NATO Secretary-General Anders Fogh Rasmussen delivered his message as Libya's government denied persistent rumors that Gaddafi's wife, daughter and top oil official had left the country.
Libyan officials have produced no evidence of the whereabouts of the three, raising questions about Gaddafi's ability to hold together his entourage in the face of a widespread rebellion and NATO bombing.
"We have significantly degraded Gaddafi's war machine. And now we see results, the opposition has gained ground," Rasmussen told a news conference in the Slovak capital, Bratislava.
"I am confident that combination of strong military pressure and increased political pressure and support for the opposition will eventually lead to the collapse of the regime."
Earlier, a Tunisian security source and a Libyan opposition source with links to the ruling circle said Gaddafi's wife Safia and daughter Aisha were staying on the Tunisian island of Djerba, near the border with Libya.

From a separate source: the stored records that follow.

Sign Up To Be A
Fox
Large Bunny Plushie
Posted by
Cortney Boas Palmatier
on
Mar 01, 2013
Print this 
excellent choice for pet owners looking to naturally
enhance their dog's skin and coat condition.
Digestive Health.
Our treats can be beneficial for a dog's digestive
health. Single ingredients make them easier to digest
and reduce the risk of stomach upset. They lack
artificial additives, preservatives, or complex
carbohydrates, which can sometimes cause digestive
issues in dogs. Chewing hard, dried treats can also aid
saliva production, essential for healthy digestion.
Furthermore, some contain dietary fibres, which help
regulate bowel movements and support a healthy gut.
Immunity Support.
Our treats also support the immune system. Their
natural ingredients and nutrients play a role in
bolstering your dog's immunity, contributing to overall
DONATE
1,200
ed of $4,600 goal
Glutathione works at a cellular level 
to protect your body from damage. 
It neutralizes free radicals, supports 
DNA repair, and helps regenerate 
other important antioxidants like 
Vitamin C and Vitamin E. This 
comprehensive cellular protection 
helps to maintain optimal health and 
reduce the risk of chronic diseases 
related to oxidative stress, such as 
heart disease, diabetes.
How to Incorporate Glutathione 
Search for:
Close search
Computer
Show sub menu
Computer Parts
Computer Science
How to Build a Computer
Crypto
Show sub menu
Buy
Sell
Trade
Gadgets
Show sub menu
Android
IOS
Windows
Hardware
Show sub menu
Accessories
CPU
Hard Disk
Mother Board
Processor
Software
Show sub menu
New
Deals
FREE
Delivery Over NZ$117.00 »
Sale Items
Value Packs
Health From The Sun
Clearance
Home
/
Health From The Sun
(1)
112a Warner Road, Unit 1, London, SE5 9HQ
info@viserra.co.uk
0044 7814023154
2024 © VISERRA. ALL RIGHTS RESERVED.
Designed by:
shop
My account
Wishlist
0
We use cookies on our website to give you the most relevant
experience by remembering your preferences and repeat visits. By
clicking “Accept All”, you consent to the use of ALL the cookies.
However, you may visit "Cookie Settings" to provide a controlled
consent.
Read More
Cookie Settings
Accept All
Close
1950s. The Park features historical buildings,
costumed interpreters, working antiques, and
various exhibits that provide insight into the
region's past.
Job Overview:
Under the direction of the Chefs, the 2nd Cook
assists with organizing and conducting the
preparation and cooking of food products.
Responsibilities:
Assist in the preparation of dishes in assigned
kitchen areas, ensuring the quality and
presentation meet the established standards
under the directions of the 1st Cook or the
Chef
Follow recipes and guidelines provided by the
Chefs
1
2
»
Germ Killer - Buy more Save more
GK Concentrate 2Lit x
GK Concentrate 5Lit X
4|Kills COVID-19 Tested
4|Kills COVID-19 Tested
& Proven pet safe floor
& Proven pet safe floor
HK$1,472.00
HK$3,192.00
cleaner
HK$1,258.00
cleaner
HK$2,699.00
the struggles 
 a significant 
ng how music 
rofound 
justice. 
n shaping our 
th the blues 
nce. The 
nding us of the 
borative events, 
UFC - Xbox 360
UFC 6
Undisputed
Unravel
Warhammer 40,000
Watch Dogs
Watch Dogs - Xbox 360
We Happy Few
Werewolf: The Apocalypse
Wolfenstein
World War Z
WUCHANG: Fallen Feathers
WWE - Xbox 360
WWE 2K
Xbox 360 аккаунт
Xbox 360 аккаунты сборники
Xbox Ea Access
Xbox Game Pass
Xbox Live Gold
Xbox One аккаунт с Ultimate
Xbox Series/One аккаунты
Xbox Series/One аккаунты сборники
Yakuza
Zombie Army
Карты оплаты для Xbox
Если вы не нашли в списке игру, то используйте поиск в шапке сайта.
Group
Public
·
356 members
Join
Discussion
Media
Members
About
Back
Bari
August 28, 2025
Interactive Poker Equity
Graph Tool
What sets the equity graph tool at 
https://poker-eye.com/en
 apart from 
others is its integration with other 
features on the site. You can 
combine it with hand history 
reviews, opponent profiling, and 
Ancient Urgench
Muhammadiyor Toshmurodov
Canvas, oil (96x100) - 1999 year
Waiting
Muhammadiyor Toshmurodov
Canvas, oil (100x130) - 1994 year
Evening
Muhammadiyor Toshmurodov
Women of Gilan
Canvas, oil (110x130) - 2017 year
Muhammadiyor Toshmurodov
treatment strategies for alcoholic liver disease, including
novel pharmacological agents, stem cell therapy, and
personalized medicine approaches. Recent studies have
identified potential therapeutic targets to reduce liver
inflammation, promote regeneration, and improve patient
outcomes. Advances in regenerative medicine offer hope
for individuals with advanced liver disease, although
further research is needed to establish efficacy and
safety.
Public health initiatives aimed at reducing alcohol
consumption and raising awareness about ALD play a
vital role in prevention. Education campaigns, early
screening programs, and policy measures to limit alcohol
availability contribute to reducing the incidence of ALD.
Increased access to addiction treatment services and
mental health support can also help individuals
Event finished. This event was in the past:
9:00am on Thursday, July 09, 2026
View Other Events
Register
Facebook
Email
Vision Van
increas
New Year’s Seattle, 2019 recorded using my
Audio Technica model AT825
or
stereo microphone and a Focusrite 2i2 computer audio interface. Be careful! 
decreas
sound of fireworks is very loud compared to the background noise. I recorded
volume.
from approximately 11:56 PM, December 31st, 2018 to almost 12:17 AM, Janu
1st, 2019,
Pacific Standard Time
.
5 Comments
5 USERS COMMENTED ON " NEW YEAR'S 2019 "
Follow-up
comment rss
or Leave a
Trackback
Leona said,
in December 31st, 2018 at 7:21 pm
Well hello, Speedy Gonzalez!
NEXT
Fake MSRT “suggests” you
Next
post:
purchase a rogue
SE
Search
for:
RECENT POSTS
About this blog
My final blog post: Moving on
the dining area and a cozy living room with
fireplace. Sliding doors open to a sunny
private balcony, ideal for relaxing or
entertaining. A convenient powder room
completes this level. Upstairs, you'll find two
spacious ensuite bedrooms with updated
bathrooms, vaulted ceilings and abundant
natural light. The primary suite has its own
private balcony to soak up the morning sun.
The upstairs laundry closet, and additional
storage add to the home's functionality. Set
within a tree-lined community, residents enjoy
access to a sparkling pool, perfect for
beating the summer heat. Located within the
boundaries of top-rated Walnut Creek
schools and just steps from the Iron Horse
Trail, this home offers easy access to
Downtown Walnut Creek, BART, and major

Libyan rebel officials, as well as official sources in Tunisia, have also told Reuters that Shokri Ghanem, a former prime minister who runs Libya's oil industry, had left Libya via Tunisia, though it was unclear where he had gone.
Khaled Kaim, Libya's deputy foreign minister and one of the main government spokesmen, told Reuters in Tripoli: "Shokri Ghanem is in his position, at work. If he's out of the country, he'll be coming back.
"As for the family of the leader, they're still here in Libya. Where else would they be?"
Rasmussen said he had no information that Gaddafi's wife, daughter and oil chief had fled.
WESTERN PRESSURE
NATO, acting under a U.N. mandate, has been carrying out air strikes on the oil producer since Gaddafi used force to put down a revolt inspired by uprisings elsewhere in the Arab world.
Rebels control eastern Libya and pockets in the West, but the conflict has reached stalemate in military terms, with rebel attempts to advance on Tripoli, Gaddafi's stronghold, stalled.
That has left Western governments -- under pressure from skeptical publics to deliver a decisive outcome -- counting on Gaddafi's administration collapsing from within.
The last few days have also seen a flurry of diplomatic activity focusing on a possible ceasefire deal, with pro-Gaddafi officials traveling to Moscow for talks and United Nations envoys trying to broker an agreement.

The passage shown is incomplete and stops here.